Hentai Dragon King
Chapter 22: The Anus Whispering “Come Inside,” the Extra-Thick Dildo, Full Nudity, and Pubic Hair
There’s no doubt that this female priestess has an insanely erotic ass. But is this thin fabric really okay? The congregation seats are dimly lit, so it’s hard to tell, but if she were standing in a bright room facing forward, wouldn’t her pubic hair be completely visible through it?
Even in those image videos, you can see the shape of the pussy and clit through swimsuits. So with this frilly, lace-like outfit, the shape of her pubic hair should be totally obvious, right?
Actually, it’s not just the pubic hair. Her areolas and nipples would definitely show their shape clearly.
I’ve only heard the name "Lalum Church," but just who the hell is Lalum? Is this some kind of erotic church?
Is this really a place where a perverted, sexually deviant guy like me is allowed to enter?
My dick is rock-hard and it’s hard to walk.
The borrowed long robe is made of thick, heavy fabric, so it clings to my body and presses down on my cock.
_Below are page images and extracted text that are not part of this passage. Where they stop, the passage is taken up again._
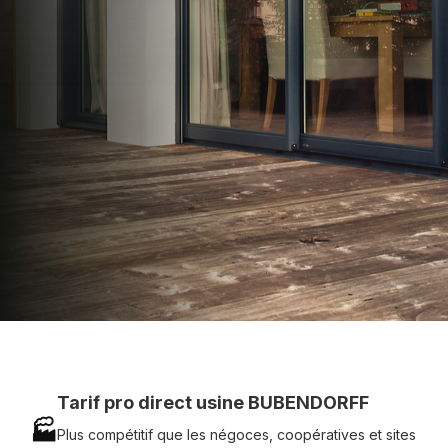
apporter : Tarifs directs usines sans minimum
d'achat - Assistance technique chantier et
service réactif avec simplicité.
07 83 35 69 17
MON DEVIS MOTEUR
Voir tous nos produits
Tarif pro direct usine BUBENDORFF
🏭
Plus compétitif que les négoces, coopératives et sites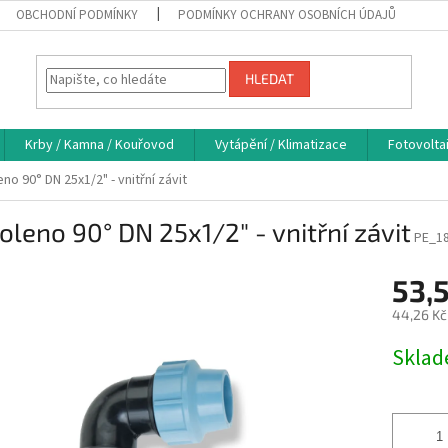
OBCHODNÍ PODMÍNKY
PODMÍNKY OCHRANY OSOBNÍCH ÚDAJŮ
HLEDAT
Krby / Kamna / Kouřovod
Vytápění / Klimatizace
Fotovolta
no 90° DN 25x1/2" - vnitřní závit
oleno 90° DN 25x1/2" - vnitřní závit
PE_1
53,
44,26 Kč
Měrná
Skla
cena: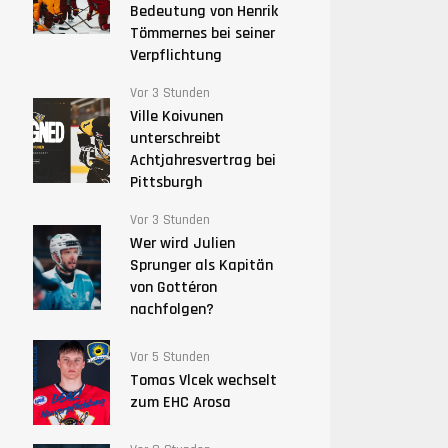
Bedeutung von Henrik
Tömmernes bei seiner
Verpflichtung
Vor 3 Stunden
Ville Koivunen
unterschreibt
Achtjahresvertrag bei
Pittsburgh
Vor 3 Stunden
Wer wird Julien
Sprunger als Kapitän
von Gottéron
nachfolgen?
Vor 5 Stunden
Tomas Vlcek wechselt
zum EHC Arosa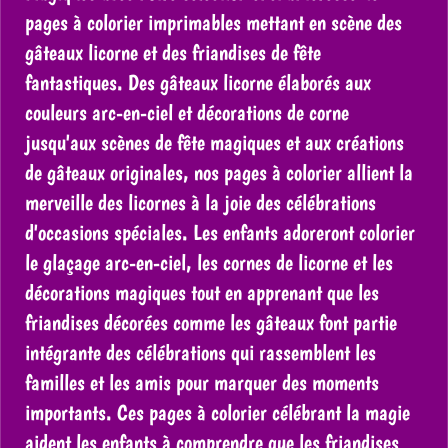
pages à colorier imprimables mettant en scène des
gâteaux licorne et des friandises de fête
fantastiques. Des gâteaux licorne élaborés aux
couleurs arc-en-ciel et décorations de corne
jusqu'aux scènes de fête magiques et aux créations
de gâteaux originales, nos pages à colorier allient la
merveille des licornes à la joie des célébrations
d'occasions spéciales. Les enfants adoreront colorier
le glaçage arc-en-ciel, les cornes de licorne et les
décorations magiques tout en apprenant que les
friandises décorées comme les gâteaux font partie
intégrante des célébrations qui rassemblent les
familles et les amis pour marquer des moments
importants. Ces pages à colorier célébrant la magie
aident les enfants à comprendre que les friandises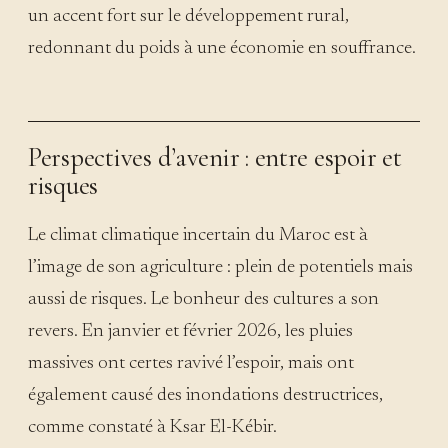
un accent fort sur le développement rural,
redonnant du poids à une économie en souffrance.
Perspectives d’avenir : entre espoir et
risques
Le climat climatique incertain du Maroc est à
l’image de son agriculture : plein de potentiels mais
aussi de risques. Le bonheur des cultures a son
revers. En janvier et février 2026, les pluies
massives ont certes ravivé l’espoir, mais ont
également causé des inondations destructrices,
comme constaté à Ksar El-Kébir.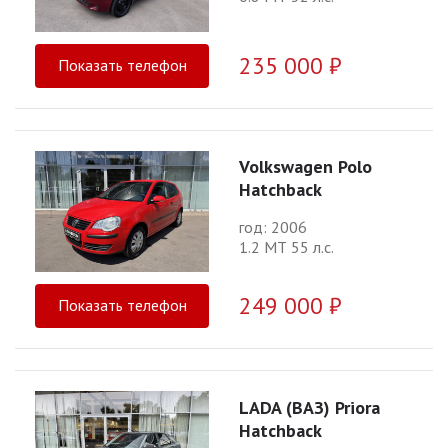
235 000 ₽
Показать телефон
Volkswagen Polo
Hatchback
год: 2006
1.2 МТ 55 л.с.
249 000 ₽
Показать телефон
LADA (ВАЗ) Priora
Hatchback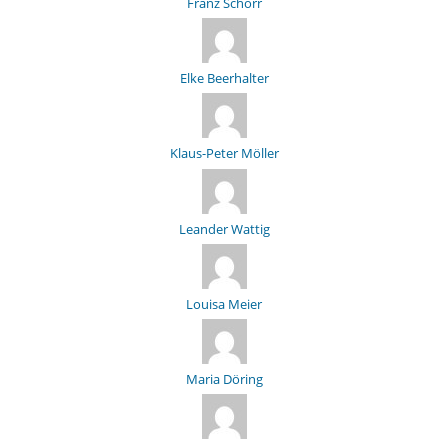
Franz Schorr
Elke Beerhalter
Klaus-Peter Möller
Leander Wattig
Louisa Meier
Maria Döring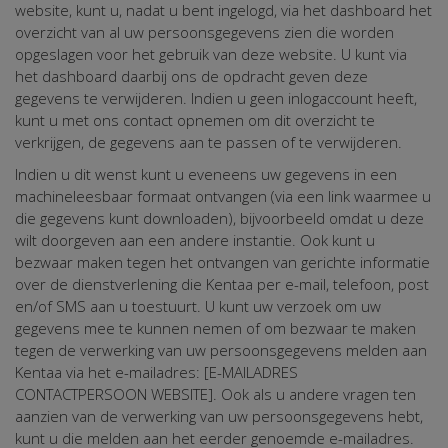
website, kunt u, nadat u bent ingelogd, via het dashboard het
overzicht van al uw persoonsgegevens zien die worden
opgeslagen voor het gebruik van deze website. U kunt via
het dashboard daarbij ons de opdracht geven deze
gegevens te verwijderen. Indien u geen inlogaccount heeft,
kunt u met ons contact opnemen om dit overzicht te
verkrijgen, de gegevens aan te passen of te verwijderen.
Indien u dit wenst kunt u eveneens uw gegevens in een
machineleesbaar formaat ontvangen (via een link waarmee u
die gegevens kunt downloaden), bijvoorbeeld omdat u deze
wilt doorgeven aan een andere instantie. Ook kunt u
bezwaar maken tegen het ontvangen van gerichte informatie
over de dienstverlening die Kentaa per e-mail, telefoon, post
en/of SMS aan u toestuurt. U kunt uw verzoek om uw
gegevens mee te kunnen nemen of om bezwaar te maken
tegen de verwerking van uw persoonsgegevens melden aan
Kentaa via het e-mailadres: [E-MAILADRES
CONTACTPERSOON WEBSITE]. Ook als u andere vragen ten
aanzien van de verwerking van uw persoonsgegevens hebt,
kunt u die melden aan het eerder genoemde e-mailadres.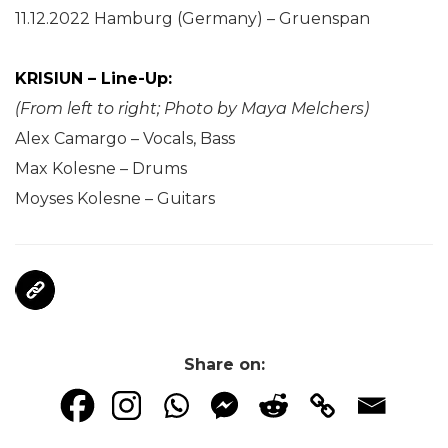
11.12.2022 Hamburg (Germany) – Gruenspan
KRISIUN – Line-Up:
(From left to right; Photo by Maya Melchers)
Alex Camargo – Vocals, Bass
Max Kolesne – Drums
Moyses Kolesne – Guitars
Share on: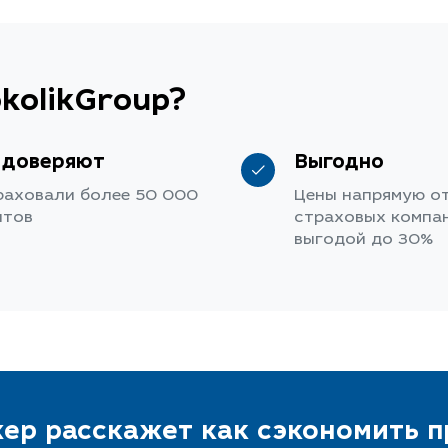
kolikGroup?
 доверяют
Выгодно
раховали более 50 000
Цены напрямую о
нтов
страховых компан
выгодой до 30%
ер расскажет как сэкономить 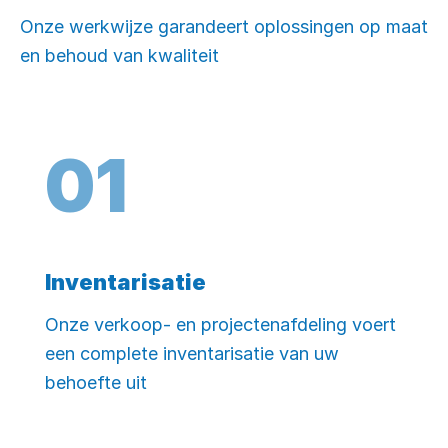
Onze werkwijze garandeert oplossingen op maat
en behoud van kwaliteit
0
1
Inventarisatie
Onze verkoop- en projectenafdeling voert
een complete inventarisatie van uw
behoefte uit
The rough, scratchy lining keeps rubbing and stimulating my dick...!
Ugh... uuuh...
Because of my erection, I can’t help but hunch forward.
"Please, come in."
"Is that really okay?!"
For a split second, I hallucinated that the anus deep between the ass I’d been staring at had spoken to me. I thought I’d finally reached the point where I loved assholes so much that I could hear them speak...
If she tells me to "come in," my son is going to go straight inside.
"O-of course. The church opens its doors to everyone. Please, come in."
"Your pussy is open?! Not just your asshole?!"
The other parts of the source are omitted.